Just in time for the advent of national health care reform next year, Los Angeles-area schools are opening their first campus-based wellness centers, offering services not just to students and their families, but to entire neighborhoods.
On a recent day in Compton, the Dominguez High School Marching Band played and drill team dancers whirled and pranced to celebrate the opening of their new center.
The facility is operated by St. John’s Well Child and Family Center, which also will open another school clinic next week and a third next month. In five years, St. John’s president and CEO Jim Mangia expects to be operating dozens. He called such centers the fulfillment of the “medical home” envisioned under the Affordable Care Act.
“This is comprehensive, medical, dental, mental health, enabling services, care coordination, case management, social workers, linking families to the services that they need above and beyond health care,” Mangia said.
“So, this is a doctor’s office on steroids. And that’s the benefit of having community health centers on school campuses.”
The traditional school nurse operated on an “acute episodic model,” which involved such care as bandaging knees skinned in playground tumbles. On Wednesday, Los Angeles County Supervisor Mark Ridley-Thomas told the Dominguez High audience that school clinics need to provide much more, a systemic wellness model.
“Sick children cannot learn well,” he said. “And it seems to me that if we want to put our young people on a path toward health, physical fitness, mental health as well, we have to put these facilities right on these campuses and make good things happen.”
Ridley-Thomas has long been a key supporter of such programs. In 2007, as a state senator, he wrote the legislation establishing a state grant program, and former Gov. Schwarzenegger signed the bill the following year.
In a brief interview after his speech, the supervisor said he plans to resume campaigning for California funding when the state’s fiscal health is restored. In the meantime, Los Angeles County is funding the construction of five new health centers in the southeast county this year, Ridley-Thomas said.
Mangia says he’s working to have affordable access to such centers included in immigration reform legislation. Currently, more than 800,000 undocumented immigrants are ineligible for expanded health care coverage under health care reform, Mangia said.
The wellness center continued in operation during the opening event, treating patients ranging from Dominguez High junior Arecely Sandoval, in for routine blood tests, to neighborhood resident Jonetta Stewart, 76, who’s been having frequent headaches and numbness in her hands. Physician assistant Rachel Dimacali suspected both are tied to Stewart’s high blood pressure.
Stewart admitted that she probably feels so bad because she’s been neglecting her health. Dimacali admonished her to take her medicine and make sure she keeps her appointments.
Dimicali said she sees a lot of variety in her fast-paced days.
“Like, my last patient was a 4-year-old kid and now I’m seeing Jonetta for her blood pressure management. So, we see a whole range, from chronic disease to urgent care visits to just physical exams.”
That’s the breadth of care envisioned as well in the Los Angeles Unified School District, which will open 14 campus wellness centers by next year, said Kimberly Uyeda, the district director of student medical services. Four are already in operation.
As in Compton, the centers have separate entrances for students and neighborhood residents. But they also acknowledge that the health of the two populations is intertwined, Uyeda said.
“Our students are often impacted by the health and wellness of their family and certainly the health and wellness of their community,” she said.
“So if we either don’t address or acknowledge or try to help the families and the communities, we’re only going to get so far with students.”
In 2008, the district’s nonprofit Los Angeles Trust for Children’s Health, district staffers and the Los Angeles County Department of Public Health organized a mapping program to try to identify factors surrounding high dropout rates and absenteeism. The maps identified 13 “hot spots” for social and health ills including exposure to violence, poverty, obesity and high rates of sexually transmitted disease. The group then used those geographic locations to begin planning the wellness centers. The school board initially invested $28 million for construction from bond funds designated for projects that could benefit both schools and their surrounding communities. Since then, the building fund has grown to $34 million.

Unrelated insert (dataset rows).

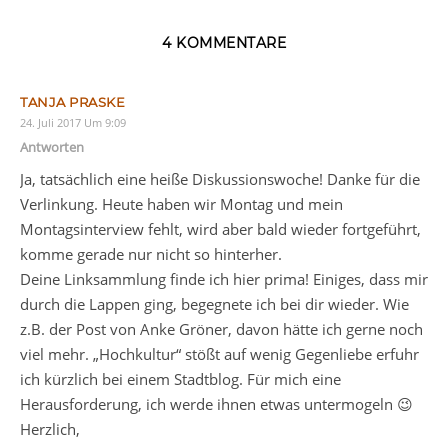
4 KOMMENTARE
TANJA PRASKE
24. Juli 2017 Um 9:09
Antworten
Ja, tatsächlich eine heiße Diskussionswoche! Danke für die
Verlinkung. Heute haben wir Montag und mein
Montagsinterview fehlt, wird aber bald wieder fortgeführt,
komme gerade nur nicht so hinterher.
Deine Linksammlung finde ich hier prima! Einiges, dass mir
durch die Lappen ging, begegnete ich bei dir wieder. Wie
z.B. der Post von Anke Gröner, davon hätte ich gerne noch
viel mehr. „Hochkultur“ stößt auf wenig Gegenliebe erfuhr
ich kürzlich bei einem Stadtblog. Für mich eine
Herausforderung, ich werde ihnen etwas untermogeln 😉
Herzlich,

Staffing is provided by nonprofit healthcare providers, and services are provided either free or at very low cost, Uyeda said. Many students and neighborhood residents are eligible for Medi-Cal or qualify under California’s “Bridge to Reform,” which includes increases in health care subsidies for the indigent.
Health-care advocates are lobbying congress for a $50 million appropriation this year to cover clinic operations.

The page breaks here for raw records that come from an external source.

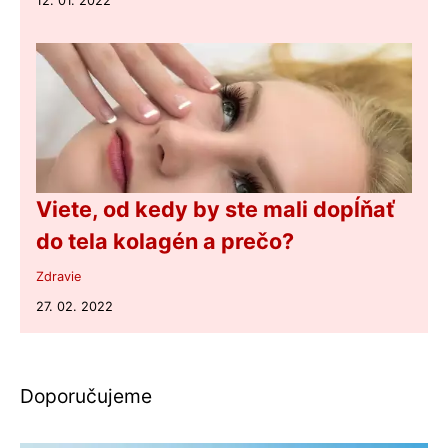
12. 01. 2022
Viete, od kedy by ste mali dopĺňať
do tela kolagén a prečo?
Zdravie
27. 02. 2022
Doporučujeme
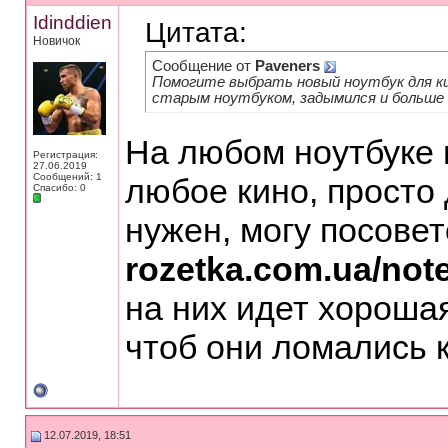
Idinddien
Цитата:
Новичок
Сообщение от
Paveners
Помогите выбрать новый ноутбук для ки
старым ноутбуком, задымился и больше н
На любом ноутбуке
Регистрация:
27.06.2019
Сообщений: 1
любое кино, просто
Спасибо: 0
нужен, могу посовет
rozetka.com.ua/not
на них идет хороша
чтоб они ломались к
12.07.2019, 18:51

“Fifty million nationally will certainly not go anywhere near the operating expenses of even a handful of clinics,” Uyeda said. “We’re hoping there will be some awareness building and some acknowledgement of the school health centers.”
Eventually, the Trust, which oversees fundraising, hopes to see a wellness center on every high school campus, providing services to a network of surrounding elementary and middle schools, said Maryjane Puffer, the Trust’s executive director.
The centers also may expand upon an earlier school district program that trained students to take family members’ blood pressure and alert them if they needed medical attention.
“The difference now is that they actually have a place on campus to refer them to, that’s comfortable for them,” Puffer said.